Well, that is really a lot for today, so make you own check sheet of things to check when you are reviewing your manuscript.

PS. There are more things to look at, but this is a good place to start.

Memoir Class




I got much of the following material from this article: How to write secondary characters that stand out from the crowd from https://mail.google.com/mail/u/1/#inbox/FMfcgzGkXwNbNQnrJbNqmtvTpMcdKbbb      

Remember, a memoir is not just your story.

Who else shows up in it?

What have you given to your reader to help them know why this character is part of your story?

If it is a sibling, how many years older or younger than you is she?

Or how many siblings do you have and how did you  relate to each one? Some you may have adored, others not so much.

So you need to show that.

Let us hear them talking so we can tell what you relationship is. Now, make a list of all your favorite characters.

Chances are, more than a few of them won’t take leading roles in the story but exist to support action and add splashes of color to the main arc.

Here are three tips for creating secondary characters that are protagonists in their own right.  

In storytelling, a protagonist is the main character or principal character or group of characters in a story.

However, writers don’t always tell their stories through the protagonist’s eyes—they can also tell stories through a third-person point of view, or through the eyes of a supporting character.
  1) Give them a want/need: All good stories feature a protagonist who wants/needs something and must go on a physical or emotional journey to get it (or later decide that it’s not what they wanted/needed after all). Give your secondary characters this same arc – what’s important to them? Why are they acting like this? Make us believe they are the leading character in their own story.

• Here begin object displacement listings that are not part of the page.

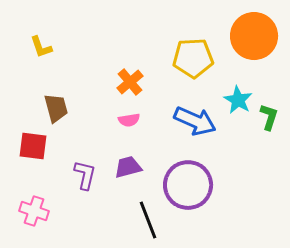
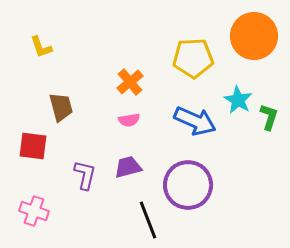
brown trapezoid: moved 5 px right, 1 px up
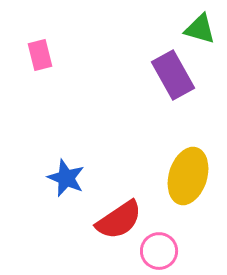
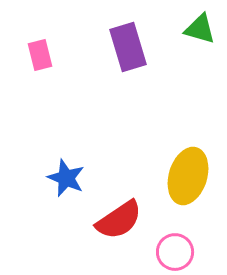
purple rectangle: moved 45 px left, 28 px up; rotated 12 degrees clockwise
pink circle: moved 16 px right, 1 px down
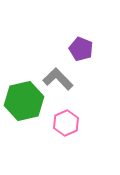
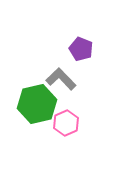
gray L-shape: moved 3 px right
green hexagon: moved 13 px right, 3 px down
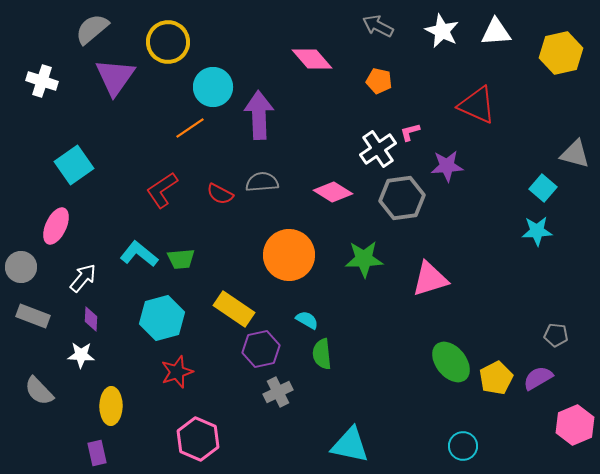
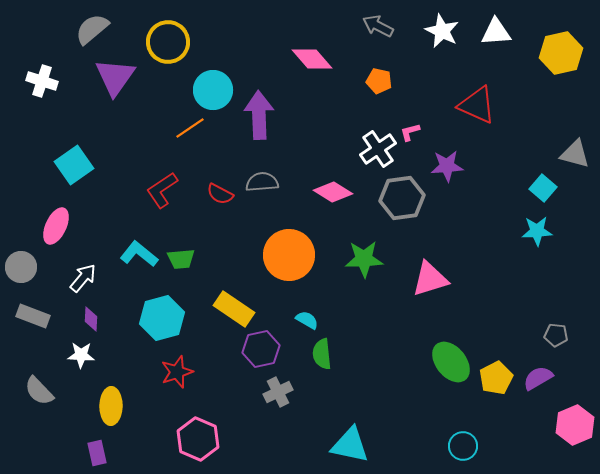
cyan circle at (213, 87): moved 3 px down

2) Give them a quirk, an identifying mannerism or speech pattern: Maybe they have a knack for nature (Dickon in The Secret Garden) or are part-giant (Hagrid in Harry Potter). Giving your character a physical or personality trait helps build them into memorable characters – especially if they’re only there for a few short paragraphs.

3) Avoid cliché: If your automatic writer brain starts creating a character you’ve seen a million times before – stop it. Check yourself and turn that stereotype on its head. Your reader will notice that your characters are predictable and boring. You must be conscious of your responsibility to help make literature as diverse as real life.